## [Source material]
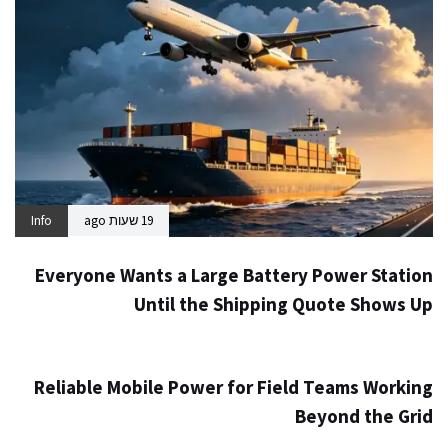
Info
19 שעות ago
Everyone Wants a Large Battery Power Station
Until the Shipping Quote Shows Up
Info
2 ימים ago
Reliable Mobile Power for Field Teams Working
Beyond the Grid
Info
4 ימים ago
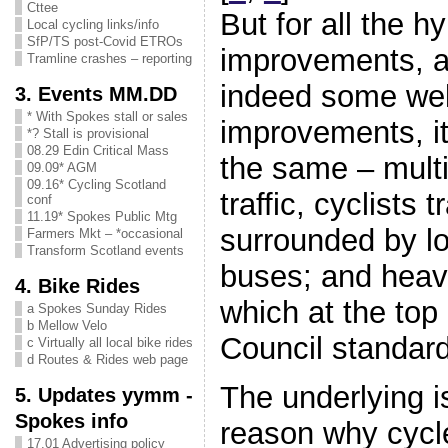
Cttee
But for all the h
Local cycling links/info
SfP/TS post-Covid ETROs
improvements, a
Tramline crashes – reporting
indeed some we
3. Events MM.DD
* With Spokes stall or sales
improvements, it
*? Stall is provisional
08.29 Edin Critical Mass
the same – multi
09.09* AGM
09.16* Cycling Scotland
traffic, cyclists t
conf
11.19* Spokes Public Mtg
surrounded by lo
Farmers Mkt – *occasional
Transform Scotland events
buses; and heav
4. Bike Rides
which at the top
a Spokes Sunday Rides
b Mellow Velo
Council standar
c Virtually all local bike rides
d Routes & Rides web page
The underlying i
5. Updates yymm -
Spokes info
reason why cycl
17.01 Advertising policy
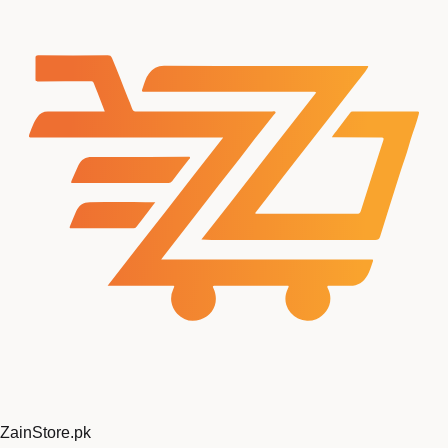
ZainStore
.pk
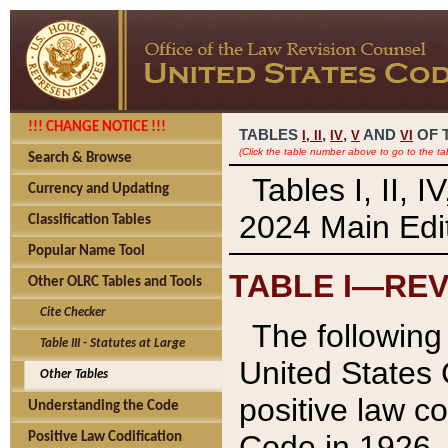
!!! CHANGE NOTICE !!!
TABLES
,
,
AND
OF 
I,
II
IV
V
VI
(Click the table number above to go to the ta
Search & Browse
Tables I, II, 
Currency and Updating
2024 Main Edit
Classification Tables
Popular Name Tool
TABLE I—REV
Other OLRC Tables and Tools
Cite Checker
The following 
Table III - Statutes at Large
United States 
Other Tables
positive law co
Understanding the Code
Code in 1926.
Positive Law Codification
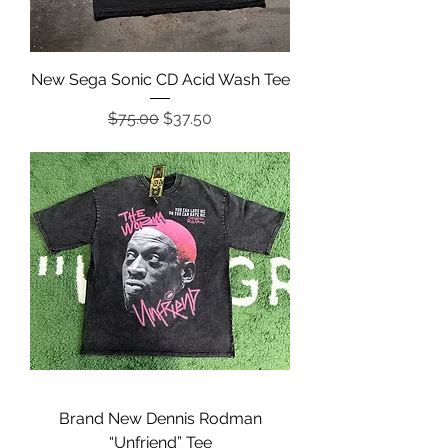
New Sega Sonic CD Acid Wash Tee
Regular Price
Sale Price
$75.00
$37.50
Brand New Dennis Rodman
“Unfriend” Tee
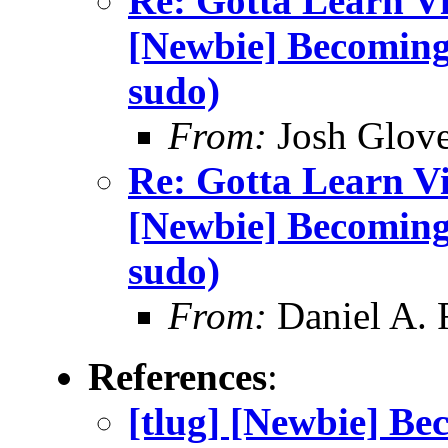
Re: Gotta Learn Vi . 
[Newbie] Becoming
sudo)
From:
Josh Glove
Re: Gotta Learn Vi . 
[Newbie] Becoming
sudo)
From:
Daniel A.
References
:
[tlug] [Newbie] Be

## [Directions for this task]
All lines from the one holding "c Virtually all local bike rides" through the last line of the records need to be copied exactly, both ends included, and the pictures left behind.

## [Exercise solution]
c Virtually all local bike rides
d Routes & Rides web page
The underlying i
5. Updates yymm -
Spokes info
reason why cycl
17.01 Advertising policy
ZainStore
.pk
!!! CHANGE NOTICE !!!
TABLES
,
,
AND
OF 
I,
II
IV
V
VI
(Click the table number above to go to the ta
Search & Browse
Tables I, II, 
Currency and Updating
2024 Main Edit
Classification Tables
Popular Name Tool
TABLE I—REV
Other OLRC Tables and Tools
Cite Checker
The following 
Table III - Statutes at Large
United States 
Other Tables
positive law co
Understanding the Code
Code in 1926.
Positive Law Codification
New Sega Sonic CD Acid Wash Tee
Regular Price
Sale Price
$75.00
$37.50
Brand New Dennis Rodman
“Unfriend” Tee
Re: Gotta Learn Vi . 
[Newbie] Becoming
sudo)
From:
Josh Glove
Re: Gotta Learn Vi . 
[Newbie] Becoming
sudo)
From:
Daniel A.
References
:
[tlug] [Newbie] Be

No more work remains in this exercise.